As I hold true to these principles, it is my hope that I may enjoy an honorable reputation and peace of conscience.
This pledge I make freely and upon my honor.”

Similarly, all graduates of Columbia Business School must pledge to uphold a Columbia Business School Honor Code, which reads as follows: “As a lifelong member of the Columbia Business School community, I adhere to the principles of truth, integrity, and respect. I will not lie, cheat, steal, or tolerate those who do.”

Students at Brigham Young University's Marriott School of Business are required to adhere to the University Honor Code, specifically to "Be honest. Obey the law. Respect others." Students are expected to adhere to the Code "at all times and in all places." The School's stated mission is to "Attract, develop, place, and continue to engage men and women of faith, character, and professional ability who will become outstanding leaders and positively influence a world we wish to improve."

In October 2009, the University of Ottawa’s Telfer School of Management created an oath of professional conduct and is asking graduates to take the oath as part of their graduation proceedings. One of the creators of the student-led effort expressed interest in pushing for a long-term goal of creating a central regulatory board that would oversee business conduct.

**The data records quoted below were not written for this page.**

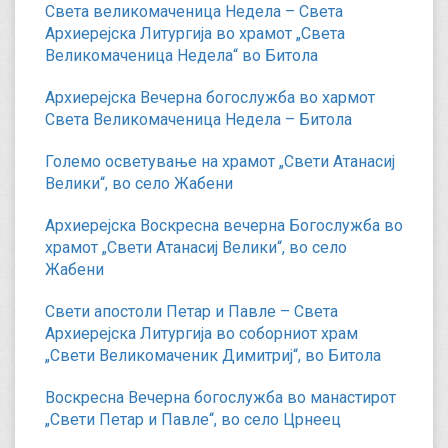
Света великомаченица Недела – Света
Архиерејска Литургија во храмот „Света
Великомаченица Недела“ во Битола
Архиерејска Вечерна богослужба во хармот
Света Великомаченица Недела – Битола
Големо осветување на храмот „Свети Атанасиј
Велики“, во село Жабени
Архиерејска Воскресна вечерна Богослужба во
храмот „Свети Атанасиј Велики“, во село
Жабени
Свети апостоли Петар и Павле – Света
Архиерејска Литургија во соборниот храм
„Свети Великомаченик Димитриј“, во Битола
Воскресна Вечерна богослужба во манастирот
„Свети Петар и Павле“, во село Црнеец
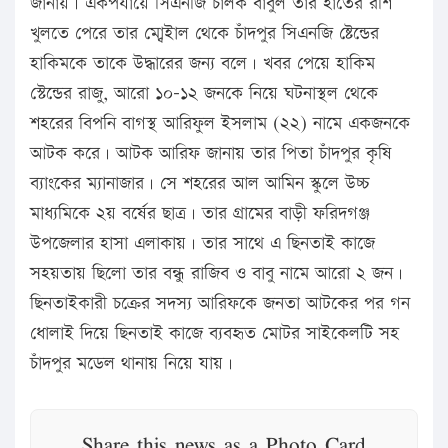
জানায়। একপর্যায়ে সিএনজি চালক বাবুল তার হাতের রশি
খুলতে পেরে তার মোব্ইাল থেকে চাঁদপুর সিএনজি ষ্টেন্ডের
হাকিমকে তাকে উদ্ধারের জন্য বলে। খবর পেয়ে হাকিম
স্টেন্ডের রাজু, আরো ১০-১২ জনকে নিয়ে ঘটনাস্থল থেকে
শহরের বিপনি বাগস্থ আরিফুল ইসলাম (২২) নামে একজনকে
আটক করে। আটক আরিফ জানায় তার পিতা চাঁদপুর কৃষি
ব্যাংকের ম্যানাজার। সে শহরের আল আমিন স্কুলে উচ্চ
মাধ্যমিকে ২য় বর্ষের ছাত্র। তার গ্রামের বাড়ী ফরিদগঞ্জ
উপজেলার হাসা এলাকায়। তার সাথে এ ছিনতাই কাজে
সহয়তায় ছিলো তার বন্ধু রাজিব ও বাবু নামে আরো ২ জন।
ছিনতাইকারী চক্রের সদস্য আরিফকে জনতা আটকের পর গন
ধোলাই দিয়ে ছিনতাই কাজে ব্যবহৃত মোটর সাইকেলটি সহ
চাঁদপুর মডেল থানায় নিয়ে যায়।
Share this news as a Photo Card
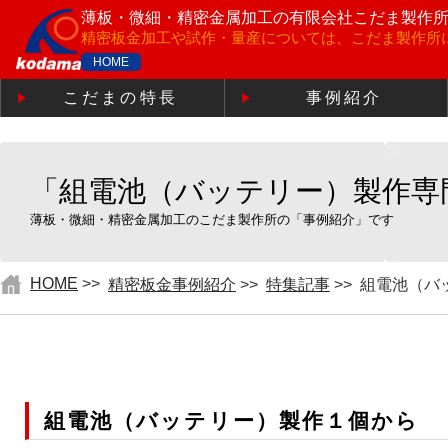
薄板・微細・精密金属加工の
有限会社こだま製作
精密板金加工や試作・量産については、こだま製作所
HOME
こだまの特長
事例紹介
「組電池（バッテリー）製作専
薄板・微細・精密金属加工のこだま製作所の「事例紹介」です
HOME
>>
精密板金事例紹介
>>
特集記事
>>
組電池（バ
組電池（バッテリー）製作１個から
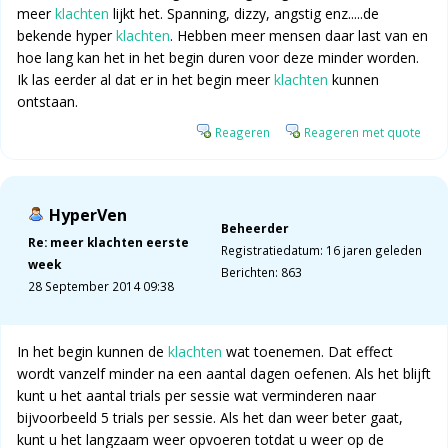
meer
klachten
lijkt het. Spanning, dizzy, angstig enz.....de
bekende hyper
klachten
. Hebben meer mensen daar last van en
hoe lang kan het in het begin duren voor deze minder worden.
Ik las eerder al dat er in het begin meer
klachten
kunnen
ontstaan.
Reageren
Reageren met quote
HyperVen
Beheerder
Re: meer klachten eerste
Registratiedatum: 16 jaren geleden
week
Berichten: 863
28 September 2014 09:38
In het begin kunnen de
klachten
wat toenemen. Dat effect
wordt vanzelf minder na een aantal dagen oefenen. Als het blijft
kunt u het aantal trials per sessie wat verminderen naar
bijvoorbeeld 5 trials per sessie. Als het dan weer beter gaat,
kunt u het langzaam weer opvoeren totdat u weer op de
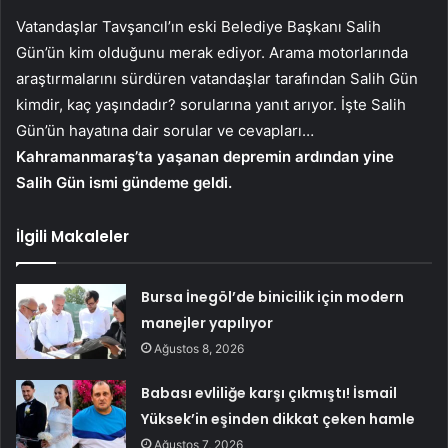
Vatandaşlar Tavşancıl’ın eski Belediye Başkanı Salih
Gün’ün kim olduğunu merak ediyor. Arama motorlarında
araştırmalarını sürdüren vatandaşlar tarafından Salih Gün
kimdir, kaç yaşındadır? sorularına yanıt arıyor. İşte Salih
Gün’ün hayatına dair sorular ve cevapları…
Kahramanmaraş’ta yaşanan depremin ardından yine
Salih Gün ismi gündeme geldi.
İlgili Makaleler
Bursa İnegöl’de binicilik için modern
manejler yapılıyor
Ağustos 8, 2026
Babası evliliğe karşı çıkmıştı! İsmail
Yüksek’in eşinden dikkat çeken hamle
Ağustos 7, 2026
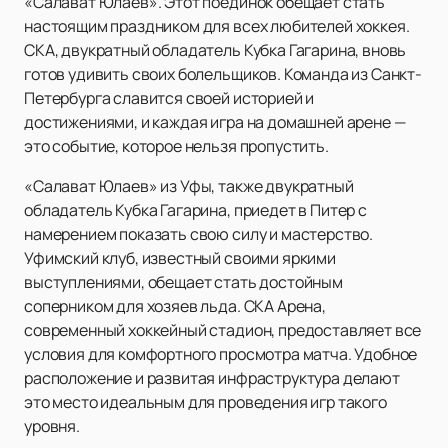
«Салават Юлаев». Этот поединок обещает стать
настоящим праздником для всех любителей хоккея.
СКА, двукратный обладатель Кубка Гагарина, вновь
готов удивить своих болельщиков. Команда из Санкт-
Петербурга славится своей историей и
достижениями, и каждая игра на домашней арене —
это событие, которое нельзя пропустить.
«Салават Юлаев» из Уфы, также двукратный
обладатель Кубка Гагарина, приедет в Питер с
намерением показать свою силу и мастерство.
Уфимский клуб, известный своими яркими
выступлениями, обещает стать достойным
соперником для хозяев льда. СКА Арена,
современный хоккейный стадион, предоставляет все
условия для комфортного просмотра матча. Удобное
расположение и развитая инфраструктура делают
это место идеальным для проведения игр такого
уровня.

==Professionalizing the MBA==

In a larger context, the MBA Oath represents a small step towards professionalizing the management field in ways similar to the medical and law professions. The MBA Oath is the management equivalent of the Hippocratic Oath taken by doctors. HBS Professors Rakesh Khurana and Nitin Nohria are working with the World Economic Forum and the Aspen Institute to create an MBA Oath that might be used globally. In a Harvard Business Review piece published in October 2008, Khurana and Nohria linked the connection between professionalism of a profession and the profession's ability to deliver value to society:

True professions bear a code of conduct, and the meaning and consequences of those codes are taught as part of the formal education of their members. A governing body, composed of respected members of the profession, oversees members’ compliance. Through these codes, professional institutions forge an implicit social contract with other members of society: Trust us to control and exercise jurisdiction over this important occupational category. In return, the profession promises, we will ensure that our members are worthy of your trust—that they will not only be competent to perform the tasks they have been entrusted with, but they will conduct themselves with high standards and integrity. On balance we believe that a profession, with well-functioning institutions of discipline, will curb misconduct because moral behavior is an integral part of the identity of professionals: a self-image most are motivated to maintain.